Entre Roissy et Paris, je roule décapoté en songeant à ce
sixième anniversaire et j’écoute à fond
Ania dans la nuit d’été.
17727ème jour
Varsovie, Ania, Kris
J’arrive par le vol de fin d’après-midi à Varsovie où il fait une incroyable chaleur. Sur tous les murs de la ville, la photo d’une
très jolie fille au look des années 60 qui, semble-t-il, vient de sortir un disque que j’imagine jazzy. J’ai rendez vous avec Kris devant le Marriott. Il a l’air un peu intimidé. On marche ensemble dans les rues chaudes de la ville, je l’emmène au
Cinnamon où j’avais déjà dîné un soir.
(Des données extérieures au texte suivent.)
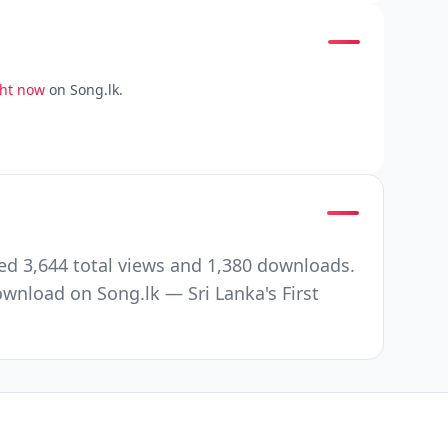
ght now
on Song.lk.
ed 3,644 total views and 1,380 downloads.
wnload on Song.lk — Sri Lanka's First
Il prend des pâtes, moi une Cesar salad, on boit du Chardonnay australien. On retourne à l’hôtel en taxi. Il passe à ma chambre, il a envie de sexe, moi aussi, on fait ça assez vite, il préfère ne pas rester et rentre chez lui. Je m’endors dès qu’il a franchi la porte.
17726ème jour
Henry
Il était grand et mince je l’attendais voiture décapotée devant l’Agence CIC de l’avenue de France. Il est arrivé, il avait un beau sourire, ses cheveux longs attachés derrière la tête. On a roulé le long des quais, traversé la place de la Bastille et on est allés boire un verre au
Murano. Ce soir là, il y avait une panne de climatisation qui diffusait une horreur très désagréable dans l’établissement. Une fille chantait agréablement du jazz dans un coin. J’ai bu une coupe de champagne dont je pense qu’elle n’était pas du tout de la marque annoncée sur la carte et Henry a pris un cocktail de jus de fruit. On est sortis, je lui ai proposé de passer cher moi boire un verre et il a immédiatement accepté. On a bu de la vodka pamplemousse et il a commencé à me sucer alors que j’étais debout devant lui à continuer à siroter ma vodka pamplemousse. C’était ça son plaisir, de sucer en se touchant. On a joui presque en même temps, on a pris une douche et je l’ai raccompagné chez lui.
17725ème jour
Trop plein
J'ai peu de souvenirs de cette journée. Je sais seulement que j'étais vers huit heures du matin au bureau et qu'à vingt deux heures j'y étais encore. Je me souviens aussi avoir déjeuner au Louis II avec une candidate au prénom amusant et que j'ai été en retard à mes rendez-vous du matin au soir.